WHAT THE EXERCISE ASKS:
Report every line from the following entries that contains the string "spinner".

[Opening GIVEN ENTRIES section]

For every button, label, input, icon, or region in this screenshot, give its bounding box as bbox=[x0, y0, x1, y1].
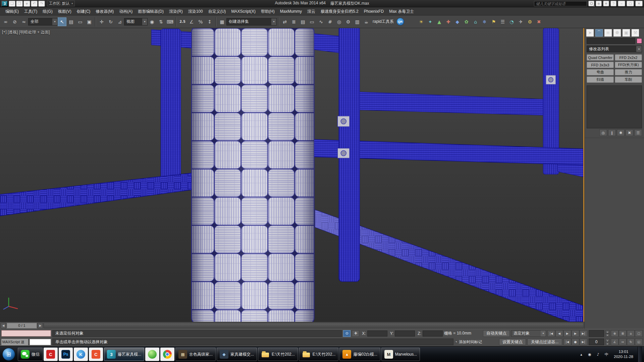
mirror-icon[interactable]: ⇄ bbox=[280, 17, 289, 26]
taskbar-photoshop[interactable]: Ps bbox=[59, 348, 73, 361]
spinner-down-icon[interactable]: ▾ bbox=[605, 334, 609, 337]
taskbar-app-c-orange[interactable]: C bbox=[89, 348, 103, 361]
previous-frame-icon[interactable]: ◀ bbox=[555, 330, 563, 337]
taskbar-app-c-red[interactable]: C bbox=[44, 348, 58, 361]
snap-toggle-25-icon[interactable]: 2.5 bbox=[178, 17, 187, 26]
select-and-scale-icon[interactable]: ⊿ bbox=[115, 17, 124, 26]
menu-item[interactable]: 渲染100 bbox=[185, 7, 206, 15]
maximize-viewport-icon[interactable]: ◱ bbox=[635, 339, 643, 345]
maxscript-listener-field[interactable] bbox=[30, 339, 51, 345]
tab-hierarchy[interactable]: ≡ bbox=[604, 29, 612, 37]
plugin-icon-7[interactable]: ⌂ bbox=[471, 17, 480, 26]
tray-volume-icon[interactable]: ♪ bbox=[595, 351, 601, 357]
select-object-icon[interactable]: ↖ bbox=[58, 17, 66, 26]
menu-item[interactable]: 动画(A) bbox=[116, 7, 135, 15]
plugin-icon-8[interactable]: ❄ bbox=[480, 17, 489, 26]
menu-item[interactable]: 组(G) bbox=[40, 7, 55, 15]
absolute-mode-toggle[interactable]: ✚ bbox=[352, 330, 359, 337]
taskbar-explorer-2[interactable]: E:\天竹202... bbox=[299, 348, 339, 361]
menu-item[interactable]: 自定义(U) bbox=[206, 7, 229, 15]
keyboard-override-icon[interactable]: ⌨ bbox=[166, 17, 174, 26]
qr-tool-button[interactable]: QR bbox=[396, 18, 404, 25]
x-coordinate-field[interactable] bbox=[367, 330, 387, 337]
material-editor-icon[interactable]: ◎ bbox=[335, 17, 343, 26]
workspace-selector[interactable]: 工作区: 默认 ▾ bbox=[47, 1, 75, 6]
remove-modifier-icon[interactable]: ✖ bbox=[626, 129, 633, 136]
go-to-end-icon[interactable]: ▶| bbox=[580, 330, 587, 337]
angle-snap-icon[interactable]: ∠ bbox=[187, 17, 196, 26]
viewport-menu-general[interactable]: [+] bbox=[2, 29, 7, 35]
maximize-icon[interactable]: ▢ bbox=[627, 1, 634, 6]
plugin-icon-9[interactable]: ⚑ bbox=[489, 17, 498, 26]
communication-center-icon[interactable]: ◈ bbox=[596, 1, 602, 6]
menu-item[interactable]: MAXScript(X) bbox=[228, 7, 258, 15]
modifier-preset-button[interactable]: 弯曲 bbox=[587, 69, 614, 75]
plugin-icon-11[interactable]: ◔ bbox=[507, 17, 516, 26]
frame-spinner[interactable]: ▴ ▾ bbox=[605, 330, 609, 337]
field-of-view-icon[interactable]: ∠ bbox=[611, 339, 619, 345]
tab-utilities[interactable]: ⚒ bbox=[632, 29, 639, 37]
modifier-preset-button[interactable]: 车削 bbox=[615, 76, 642, 83]
pin-stack-icon[interactable]: ◎ bbox=[599, 129, 607, 136]
plugin-icon-2[interactable]: ✦ bbox=[426, 17, 435, 26]
zoom-region-icon[interactable]: ▢ bbox=[635, 330, 643, 337]
make-unique-icon[interactable]: ✱ bbox=[617, 129, 625, 136]
rendered-frame-window-icon[interactable]: ▥ bbox=[353, 17, 362, 26]
modifier-preset-button[interactable]: FFD(长方体) bbox=[615, 62, 642, 68]
menu-item[interactable]: 图形编辑器(D) bbox=[135, 7, 166, 15]
hidden-icons-button[interactable]: ▴ bbox=[578, 351, 584, 357]
ribbon-toggle-icon[interactable]: ▭ bbox=[308, 17, 316, 26]
selection-filter-dropdown[interactable]: 全部 ▾ bbox=[28, 18, 58, 25]
render-setup-icon[interactable]: ⚙ bbox=[344, 17, 353, 26]
tab-display[interactable]: ▣ bbox=[623, 29, 630, 37]
add-time-tag[interactable]: ◔ 添加时间标记 bbox=[455, 340, 498, 345]
select-by-name-icon[interactable]: ▤ bbox=[67, 17, 75, 26]
perspective-viewport[interactable]: [+] [透视] [明暗处理 + 边面] bbox=[0, 28, 584, 322]
modifier-preset-button[interactable]: Quad Chamfer bbox=[587, 54, 614, 61]
show-desktop-button[interactable] bbox=[638, 347, 642, 362]
go-to-start-icon[interactable]: |◀ bbox=[547, 330, 555, 337]
ime-indicator[interactable]: 中 bbox=[603, 351, 609, 357]
search-icon[interactable] bbox=[588, 1, 594, 6]
set-key-button[interactable]: 设置关键点 bbox=[499, 339, 526, 345]
viewport-menu-pov[interactable]: [透视] bbox=[8, 29, 18, 35]
zoom-all-icon[interactable]: ⊞ bbox=[619, 330, 627, 337]
favorites-icon[interactable]: ★ bbox=[603, 1, 609, 6]
menu-item[interactable]: 渲云 bbox=[305, 7, 318, 15]
modifier-preset-button[interactable]: 推力 bbox=[615, 69, 642, 75]
frame-post-near-right[interactable] bbox=[337, 28, 360, 282]
taskbar-clock[interactable]: 13:01 2020-11-28 bbox=[614, 349, 633, 359]
zoom-extents-icon[interactable]: ⌂ bbox=[627, 330, 635, 337]
orbit-icon[interactable]: ↻ bbox=[627, 339, 635, 345]
save-icon[interactable]: ▼ bbox=[23, 1, 30, 7]
menu-item[interactable]: 创建(C) bbox=[74, 7, 93, 15]
menu-item[interactable]: MaxMummy bbox=[277, 7, 305, 15]
taskbar-window-jiajujianmo[interactable]: ◆ 家具建模交... bbox=[217, 348, 257, 361]
woven-column[interactable] bbox=[192, 28, 314, 322]
plugin-icon-5[interactable]: ◆ bbox=[453, 17, 462, 26]
track-bar-timeline[interactable] bbox=[44, 323, 584, 328]
unlink-selection-icon[interactable]: ⊘ bbox=[10, 17, 19, 26]
selection-lock-toggle[interactable]: ⊙ bbox=[343, 330, 351, 337]
use-pivot-center-icon[interactable]: ◉ bbox=[148, 17, 156, 26]
menu-item[interactable]: PhoenixFD bbox=[361, 7, 386, 15]
plugin-icon-12[interactable]: ✈ bbox=[517, 17, 525, 26]
spinner-down-icon[interactable]: ▾ bbox=[605, 342, 609, 345]
tab-motion[interactable]: ☸ bbox=[613, 29, 621, 37]
pan-icon[interactable]: ↔ bbox=[619, 339, 627, 345]
percent-snap-icon[interactable]: % bbox=[196, 17, 205, 26]
taskbar-marvelous[interactable]: M Marvelous... bbox=[381, 348, 420, 361]
key-filters-button[interactable]: 关键点过滤器... bbox=[527, 339, 562, 345]
plugin-icon-3[interactable]: ▲ bbox=[435, 17, 444, 26]
menu-item[interactable]: 编辑(E) bbox=[3, 7, 21, 15]
frame-beam-top-center[interactable] bbox=[313, 34, 340, 53]
next-frame-arrow[interactable]: ▶ bbox=[38, 323, 43, 328]
spinner-up-icon[interactable]: ▴ bbox=[605, 339, 609, 342]
new-file-icon[interactable]: ❏ bbox=[9, 1, 15, 7]
spinner-up-icon[interactable]: ▴ bbox=[605, 330, 609, 334]
plugin-icon-10[interactable]: ☰ bbox=[498, 17, 507, 26]
menu-item[interactable]: 帮助(H) bbox=[258, 7, 277, 15]
app-logo-icon[interactable]: 3 bbox=[1, 1, 8, 7]
frame-spinner-2[interactable]: ▴ ▾ bbox=[605, 339, 609, 345]
menu-item[interactable]: 极速瘦身安全归档5.2 bbox=[318, 7, 361, 15]
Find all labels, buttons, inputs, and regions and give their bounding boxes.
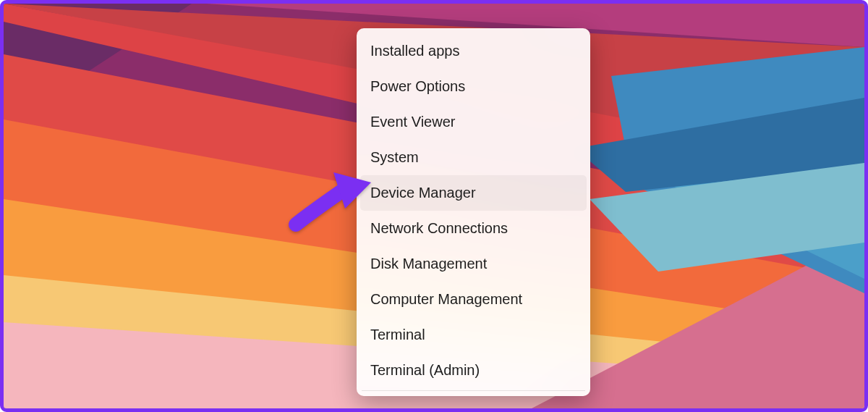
menu-item-terminal-admin[interactable]: Terminal (Admin): [360, 353, 587, 388]
menu-item-computer-management[interactable]: Computer Management: [360, 282, 587, 317]
menu-item-disk-management[interactable]: Disk Management: [360, 246, 587, 282]
menu-item-power-options[interactable]: Power Options: [360, 69, 587, 104]
menu-item-device-manager[interactable]: Device Manager: [360, 175, 587, 211]
menu-item-terminal[interactable]: Terminal: [360, 317, 587, 353]
menu-item-installed-apps[interactable]: Installed apps: [360, 33, 587, 69]
winx-context-menu: Installed apps Power Options Event Viewe…: [357, 28, 590, 396]
menu-item-network-connections[interactable]: Network Connections: [360, 211, 587, 246]
screenshot-frame: Installed apps Power Options Event Viewe…: [0, 0, 868, 412]
menu-item-system[interactable]: System: [360, 140, 587, 175]
menu-separator: [362, 390, 585, 391]
menu-item-event-viewer[interactable]: Event Viewer: [360, 104, 587, 140]
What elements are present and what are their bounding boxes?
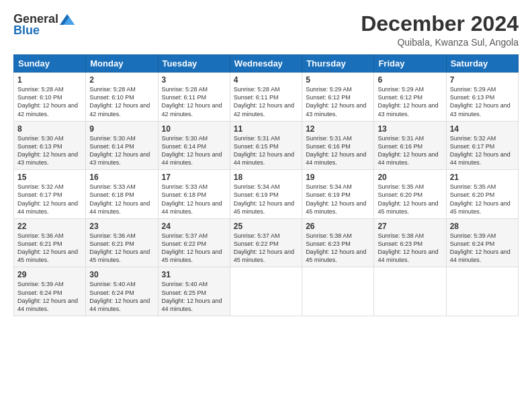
- calendar-cell-27: 27Sunrise: 5:38 AMSunset: 6:23 PMDayligh…: [374, 218, 446, 267]
- cell-info: Sunrise: 5:35 AMSunset: 6:20 PMDaylight:…: [378, 183, 438, 214]
- day-number: 20: [378, 173, 442, 182]
- empty-cell: [302, 267, 374, 316]
- cell-info: Sunrise: 5:31 AMSunset: 6:15 PMDaylight:…: [234, 135, 294, 166]
- day-number: 2: [89, 75, 154, 85]
- day-number: 8: [17, 124, 82, 134]
- calendar-week-2: 8Sunrise: 5:30 AMSunset: 6:13 PMDaylight…: [14, 121, 519, 170]
- day-number: 7: [450, 75, 515, 85]
- day-number: 21: [450, 173, 515, 182]
- weekday-header-saturday: Saturday: [446, 55, 518, 73]
- cell-info: Sunrise: 5:29 AMSunset: 6:12 PMDaylight:…: [378, 86, 438, 117]
- weekday-header-tuesday: Tuesday: [158, 55, 230, 73]
- cell-info: Sunrise: 5:39 AMSunset: 6:24 PMDaylight:…: [450, 232, 511, 263]
- calendar-cell-23: 23Sunrise: 5:36 AMSunset: 6:21 PMDayligh…: [86, 218, 158, 267]
- calendar-cell-29: 29Sunrise: 5:39 AMSunset: 6:24 PMDayligh…: [14, 267, 86, 316]
- calendar-cell-22: 22Sunrise: 5:36 AMSunset: 6:21 PMDayligh…: [14, 218, 86, 267]
- day-number: 31: [162, 270, 226, 279]
- day-number: 10: [162, 124, 226, 134]
- calendar-cell-24: 24Sunrise: 5:37 AMSunset: 6:22 PMDayligh…: [158, 218, 230, 267]
- calendar-cell-18: 18Sunrise: 5:34 AMSunset: 6:19 PMDayligh…: [230, 170, 302, 219]
- logo: General Blue: [13, 12, 75, 38]
- day-number: 13: [378, 124, 442, 134]
- cell-info: Sunrise: 5:30 AMSunset: 6:13 PMDaylight:…: [17, 135, 78, 166]
- day-number: 11: [234, 124, 298, 134]
- empty-cell: [374, 267, 446, 316]
- cell-info: Sunrise: 5:32 AMSunset: 6:17 PMDaylight:…: [17, 183, 78, 214]
- day-number: 4: [234, 75, 298, 85]
- day-number: 12: [306, 124, 370, 134]
- cell-info: Sunrise: 5:34 AMSunset: 6:19 PMDaylight:…: [306, 183, 366, 214]
- cell-info: Sunrise: 5:36 AMSunset: 6:21 PMDaylight:…: [89, 232, 150, 263]
- day-number: 27: [378, 222, 442, 231]
- cell-info: Sunrise: 5:31 AMSunset: 6:16 PMDaylight:…: [306, 135, 366, 166]
- calendar-cell-15: 15Sunrise: 5:32 AMSunset: 6:17 PMDayligh…: [14, 170, 86, 219]
- cell-info: Sunrise: 5:32 AMSunset: 6:17 PMDaylight:…: [450, 135, 511, 166]
- calendar-cell-8: 8Sunrise: 5:30 AMSunset: 6:13 PMDaylight…: [14, 121, 86, 170]
- calendar-cell-11: 11Sunrise: 5:31 AMSunset: 6:15 PMDayligh…: [230, 121, 302, 170]
- cell-info: Sunrise: 5:33 AMSunset: 6:18 PMDaylight:…: [162, 183, 222, 214]
- calendar-cell-5: 5Sunrise: 5:29 AMSunset: 6:12 PMDaylight…: [302, 73, 374, 122]
- day-number: 1: [17, 75, 82, 85]
- weekday-header-sunday: Sunday: [14, 55, 86, 73]
- calendar-cell-31: 31Sunrise: 5:40 AMSunset: 6:25 PMDayligh…: [158, 267, 230, 316]
- day-number: 9: [89, 124, 154, 134]
- calendar-week-1: 1Sunrise: 5:28 AMSunset: 6:10 PMDaylight…: [14, 73, 519, 122]
- calendar-cell-10: 10Sunrise: 5:30 AMSunset: 6:14 PMDayligh…: [158, 121, 230, 170]
- cell-info: Sunrise: 5:35 AMSunset: 6:20 PMDaylight:…: [450, 183, 511, 214]
- day-number: 29: [17, 270, 82, 279]
- cell-info: Sunrise: 5:34 AMSunset: 6:19 PMDaylight:…: [234, 183, 294, 214]
- day-number: 26: [306, 222, 370, 231]
- cell-info: Sunrise: 5:28 AMSunset: 6:10 PMDaylight:…: [17, 86, 78, 117]
- cell-info: Sunrise: 5:36 AMSunset: 6:21 PMDaylight:…: [17, 232, 78, 263]
- cell-info: Sunrise: 5:30 AMSunset: 6:14 PMDaylight:…: [89, 135, 150, 166]
- calendar-cell-3: 3Sunrise: 5:28 AMSunset: 6:11 PMDaylight…: [158, 73, 230, 122]
- calendar-header-row: SundayMondayTuesdayWednesdayThursdayFrid…: [14, 55, 519, 73]
- weekday-header-wednesday: Wednesday: [230, 55, 302, 73]
- cell-info: Sunrise: 5:39 AMSunset: 6:24 PMDaylight:…: [17, 281, 78, 312]
- calendar-week-4: 22Sunrise: 5:36 AMSunset: 6:21 PMDayligh…: [14, 218, 519, 267]
- calendar-cell-4: 4Sunrise: 5:28 AMSunset: 6:11 PMDaylight…: [230, 73, 302, 122]
- cell-info: Sunrise: 5:38 AMSunset: 6:23 PMDaylight:…: [378, 232, 438, 263]
- cell-info: Sunrise: 5:40 AMSunset: 6:24 PMDaylight:…: [89, 281, 150, 312]
- day-number: 14: [450, 124, 515, 134]
- location: Quibala, Kwanza Sul, Angola: [361, 37, 519, 48]
- calendar-cell-17: 17Sunrise: 5:33 AMSunset: 6:18 PMDayligh…: [158, 170, 230, 219]
- month-title: December 2024: [361, 12, 519, 36]
- day-number: 19: [306, 173, 370, 182]
- logo-icon: [60, 14, 75, 25]
- calendar-cell-20: 20Sunrise: 5:35 AMSunset: 6:20 PMDayligh…: [374, 170, 446, 219]
- cell-info: Sunrise: 5:33 AMSunset: 6:18 PMDaylight:…: [89, 183, 150, 214]
- cell-info: Sunrise: 5:31 AMSunset: 6:16 PMDaylight:…: [378, 135, 438, 166]
- weekday-header-friday: Friday: [374, 55, 446, 73]
- calendar-cell-25: 25Sunrise: 5:37 AMSunset: 6:22 PMDayligh…: [230, 218, 302, 267]
- weekday-header-thursday: Thursday: [302, 55, 374, 73]
- calendar-cell-6: 6Sunrise: 5:29 AMSunset: 6:12 PMDaylight…: [374, 73, 446, 122]
- calendar-week-3: 15Sunrise: 5:32 AMSunset: 6:17 PMDayligh…: [14, 170, 519, 219]
- calendar-cell-1: 1Sunrise: 5:28 AMSunset: 6:10 PMDaylight…: [14, 73, 86, 122]
- day-number: 23: [89, 222, 154, 231]
- calendar-cell-12: 12Sunrise: 5:31 AMSunset: 6:16 PMDayligh…: [302, 121, 374, 170]
- empty-cell: [446, 267, 518, 316]
- cell-info: Sunrise: 5:38 AMSunset: 6:23 PMDaylight:…: [306, 232, 366, 263]
- cell-info: Sunrise: 5:29 AMSunset: 6:13 PMDaylight:…: [450, 86, 511, 117]
- cell-info: Sunrise: 5:30 AMSunset: 6:14 PMDaylight:…: [162, 135, 222, 166]
- logo-blue: Blue: [13, 24, 40, 37]
- calendar-cell-16: 16Sunrise: 5:33 AMSunset: 6:18 PMDayligh…: [86, 170, 158, 219]
- cell-info: Sunrise: 5:37 AMSunset: 6:22 PMDaylight:…: [162, 232, 222, 263]
- cell-info: Sunrise: 5:29 AMSunset: 6:12 PMDaylight:…: [306, 86, 366, 117]
- day-number: 28: [450, 222, 515, 231]
- cell-info: Sunrise: 5:40 AMSunset: 6:25 PMDaylight:…: [162, 281, 222, 312]
- calendar-table: SundayMondayTuesdayWednesdayThursdayFrid…: [13, 54, 519, 316]
- calendar-cell-19: 19Sunrise: 5:34 AMSunset: 6:19 PMDayligh…: [302, 170, 374, 219]
- calendar-week-5: 29Sunrise: 5:39 AMSunset: 6:24 PMDayligh…: [14, 267, 519, 316]
- header: General Blue December 2024 Quibala, Kwan…: [13, 12, 519, 48]
- cell-info: Sunrise: 5:28 AMSunset: 6:11 PMDaylight:…: [162, 86, 222, 117]
- day-number: 18: [234, 173, 298, 182]
- day-number: 3: [162, 75, 226, 85]
- title-block: December 2024 Quibala, Kwanza Sul, Angol…: [361, 12, 519, 48]
- day-number: 24: [162, 222, 226, 231]
- cell-info: Sunrise: 5:28 AMSunset: 6:10 PMDaylight:…: [89, 86, 150, 117]
- empty-cell: [230, 267, 302, 316]
- calendar-cell-2: 2Sunrise: 5:28 AMSunset: 6:10 PMDaylight…: [86, 73, 158, 122]
- day-number: 16: [89, 173, 154, 182]
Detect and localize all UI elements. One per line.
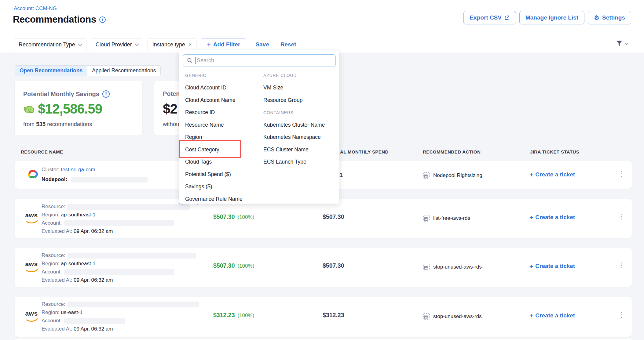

[Closing GIVEN ENTRIES section]

RESPONSE:
spinner-down-icon[interactable]: ▾ bbox=[605, 334, 609, 337]
frame-spinner[interactable]: ▴ ▾ bbox=[605, 330, 609, 337]
spinner-down-icon[interactable]: ▾ bbox=[605, 342, 609, 345]
spinner-up-icon[interactable]: ▴ bbox=[605, 339, 609, 342]
spinner-up-icon[interactable]: ▴ bbox=[605, 330, 609, 334]
frame-spinner-2[interactable]: ▴ ▾ bbox=[605, 339, 609, 345]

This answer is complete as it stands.